Lab 2 - Hash Collisions Galore

Upon its first execution the L2 binary asks the user to generate 1024 passwords. With this information we can assume that the password is not directly hardcoded in the binary but will be processed and compared against a reference value and that this process will map at least 1024 passwords to this value.

Using this assumption we can assume that the binary computes a hash of the given password and check it against a reference hash. Moreover due to the need to provide multiple passwords, we can assume that this hash function is weak against collitions.

Reverse Engineering

The first step is to use IDA to disassemble the L2 binary. This gives us a symbolic representation of the program's code. After analysis of the general program flow, we can see that the program looks for the presence of a single argument which we can assume is the user-supplied password. The program then checks the password (pictured left) and prints a message if the password matches an expected input.

Algorithm Analysis

Lab 2 hash function The first block of code checks for the length of the string using the repne scasb instruction. This instruction is a complex instruction that decrements the ecx register while the byte at the address of the edi register is non zero. With this knowlege in mid we can infer that the program expects a password of length 0xFFFFFFFF - 0xFFFFFFF2 or 0xD₁₆ or 13₁₀ including the null-byte terminating the string so 12 significative characters. If the string does not contains 12 characters, the program jumps to the error block, otherwise it jumps to the second block.

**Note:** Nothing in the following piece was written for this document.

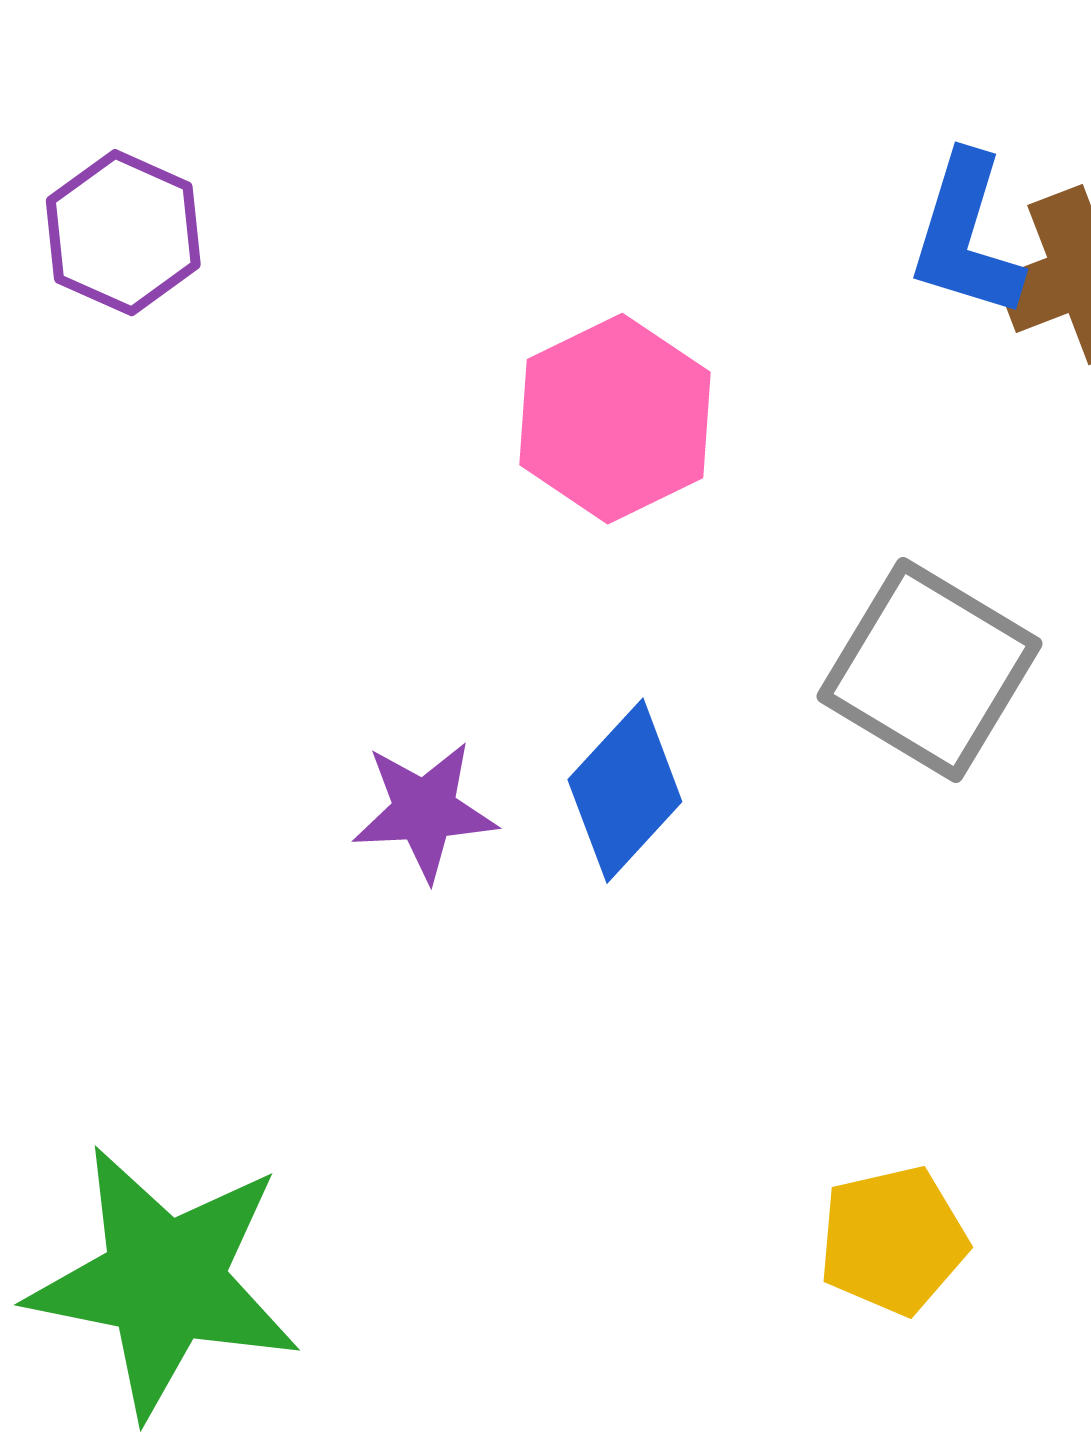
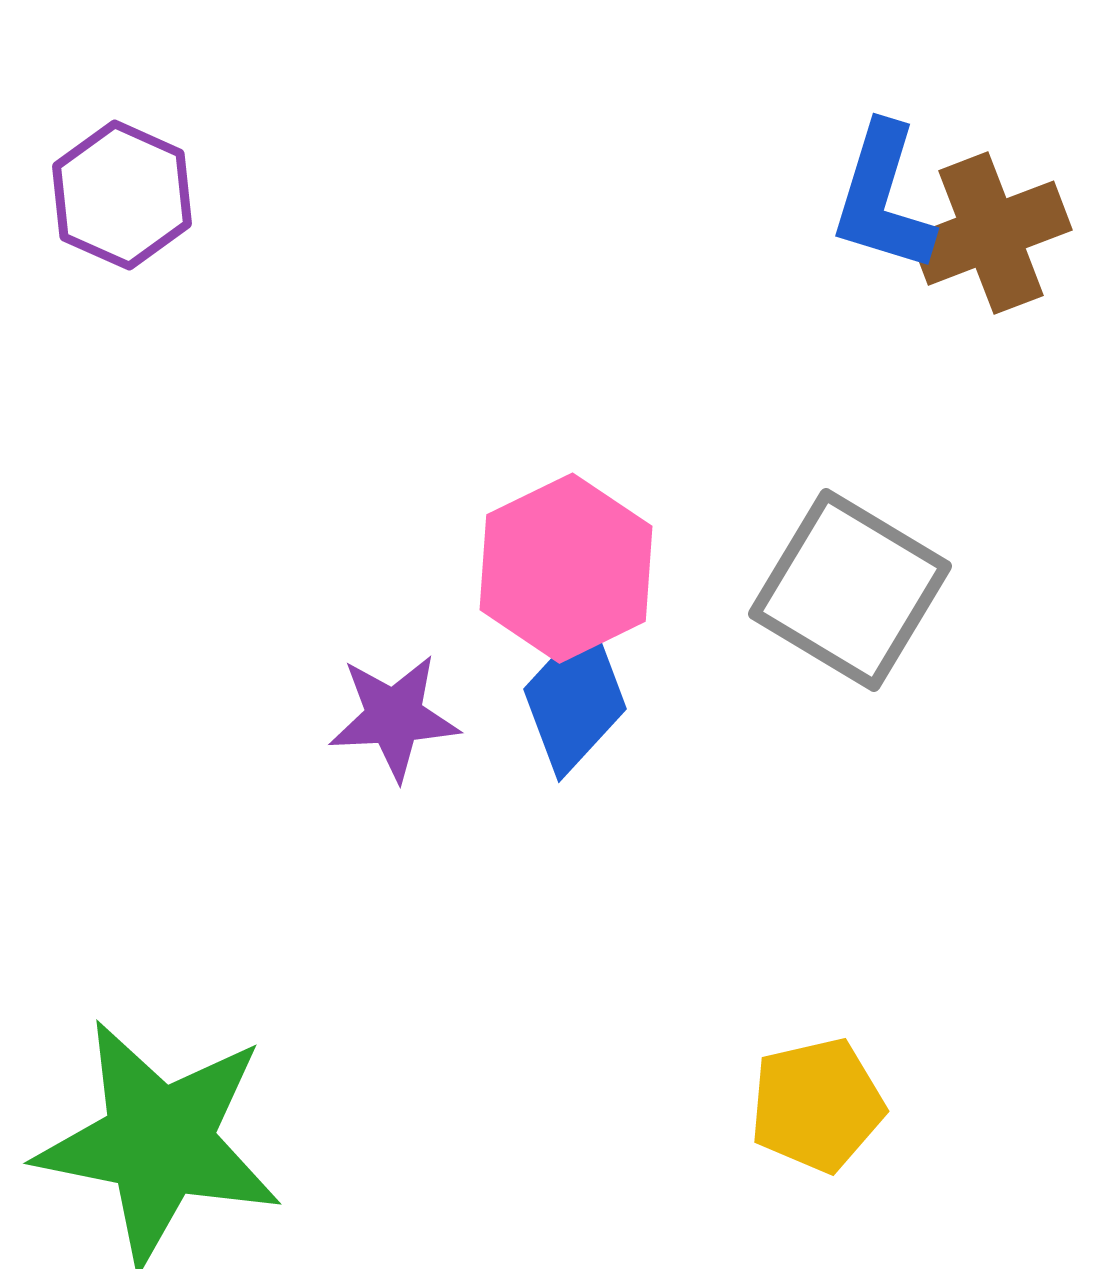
pink hexagon: (615, 419) -> (566, 568), moved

The second to fourth block perform the hashing on the string. The hashing algorithm can be expressed as the following pseudocode:

  chunks is [[int8 * 4] * 3] := partition password in chunks of 4 characters
  hash is int32 := 0
  for each chunk in chunks do
    segment is int32 := chunk[0] || chunk[1] || chunk[3] || chunk[2]
    hash := hash xor segment
  end
  
  is hash equals to 0x5A155E39

Breaking the Hash

Since this algorithm performs a xor compression it is trivial to find three individual characters whose xor compression is equal to an 8 bit chunk out of the reference value. A script that can generate all possible passwords is then a trivial endeavour.

Firstly we need to generate all character triplets that xor to one of the desired values.

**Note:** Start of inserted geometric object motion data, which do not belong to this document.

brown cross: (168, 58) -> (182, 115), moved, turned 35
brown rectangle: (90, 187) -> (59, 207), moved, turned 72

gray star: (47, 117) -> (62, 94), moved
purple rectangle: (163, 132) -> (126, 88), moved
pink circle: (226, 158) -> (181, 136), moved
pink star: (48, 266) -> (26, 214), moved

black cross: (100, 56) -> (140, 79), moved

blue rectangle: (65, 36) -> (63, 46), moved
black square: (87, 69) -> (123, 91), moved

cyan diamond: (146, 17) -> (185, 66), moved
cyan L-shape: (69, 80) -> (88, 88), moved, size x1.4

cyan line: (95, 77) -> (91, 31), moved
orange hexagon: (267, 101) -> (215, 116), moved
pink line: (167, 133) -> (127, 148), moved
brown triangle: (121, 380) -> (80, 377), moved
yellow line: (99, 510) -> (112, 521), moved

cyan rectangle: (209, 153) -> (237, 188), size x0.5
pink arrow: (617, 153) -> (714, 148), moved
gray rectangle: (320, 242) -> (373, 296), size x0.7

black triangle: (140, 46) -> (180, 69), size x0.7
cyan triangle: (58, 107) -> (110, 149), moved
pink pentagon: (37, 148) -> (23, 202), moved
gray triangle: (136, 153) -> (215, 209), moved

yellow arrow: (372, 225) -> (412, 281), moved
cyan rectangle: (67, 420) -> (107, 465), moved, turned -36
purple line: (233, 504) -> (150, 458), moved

  pairs = { 0x5a: [], 0x15: [], 0x5e: [], 0x39: [] }
  char_range = [c for c in range(33, 127)]
  permutations = it.product(char_range, char_range, char_range)
  
  for chars in permutations:
    delta = chars[0] ^ chars[1] ^ chars[2]
    if delta in [0x5a, 0x15, 0x5e, 0x39]:
      pairs[delta].append(chars)

Then the cross product of the pairs allows to generate all possible passwords using the following code which computes the cross product of the four sets and creates a password for each entry.

  for pps in it.product(pairs[0x5a], pairs[0x15], pairs[0x5e], pairs[0x39]):
    pwd = str.join("", sum([[chr(pp[n]) for pp in pps] for n in range(0, 3)], []))
    print("Password:", pwd)

Note that the last two values are swapped from their order in the desired hash. The total number of passwords can be obtained by multiplying the size of the four sets and is 1781102812020000 (or 18.98Pb of data or 1.58Pb by compressing data).